"A haunting tale of strange and random passion."—New York Times
Disaffected, bored with his career at the French Colonial Ministry (where he has copied out birth and death certificates for eight years), and disgusted by a mistress whose vapid optimism arouses his most violent misogyny, the narrator of The Sailor from Gibraltar finds himself at the point of complete breakdown while vacationing in Florence. After leaving his mistress and the Ministry behind forever, he joins the crew of The Gibraltar, a yacht captained by Anna, a beautiful American in perpetual search of her sometime lover, a young man known only as the "Sailor from Gibraltar."
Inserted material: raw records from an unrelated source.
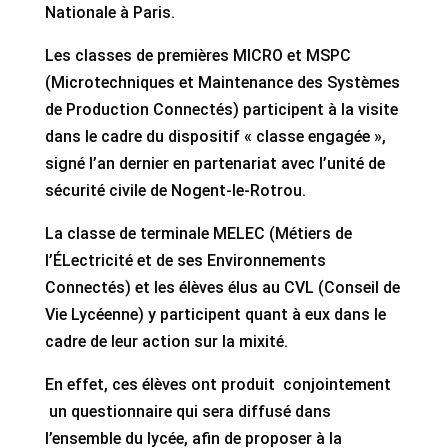
Nationale à Paris.
Les classes de premières MICRO et MSPC
(Microtechniques et Maintenance des Systèmes
de Production Connectés) participent à la visite
dans le cadre du dispositif « classe engagée »,
signé l’an dernier en partenariat avec l’unité de
sécurité civile de Nogent-le-Rotrou.
La classe de terminale MELEC (Métiers de
l’ÉLectricité et de ses Environnements
Connectés) et les élèves élus au CVL (Conseil de
Vie Lycéenne) y participent quant à eux dans le
cadre de leur action sur la mixité.
En effet, ces élèves ont produit conjointement
un questionnaire qui sera diffusé dans
l’ensemble du lycée, afin de proposer à la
First published in 1952, this early novel of Duras's—which was made into a film in 1967—shows those preoccupations which have so deeply concerned her in her later novels and film scripts: loneliness, boredom, the inevitability and intangibility of love. The lambent poetry of the book, and the limning of a woman's mind, her love and sense of the inevitability of that love are singularly Marguerite Duras.
Marguerite Duras wrote dozens of plays, film scripts, and novels, including The Ravishing of Lol Stein, The Sea Wall, and Hiroshima, Mon Amour. She's most well known for The Lover which received the Goncourt prize in 1984 and was made into a film in 1992.
Barbara Bray translated several works by Marguerite Duras, including The Malady of Death, The Lover, and The War. In addition, she has translated Jean Genet, Ismail Kadare, and Tahar Ben Jelloun, and has received the French-American Foundation Translation Prize.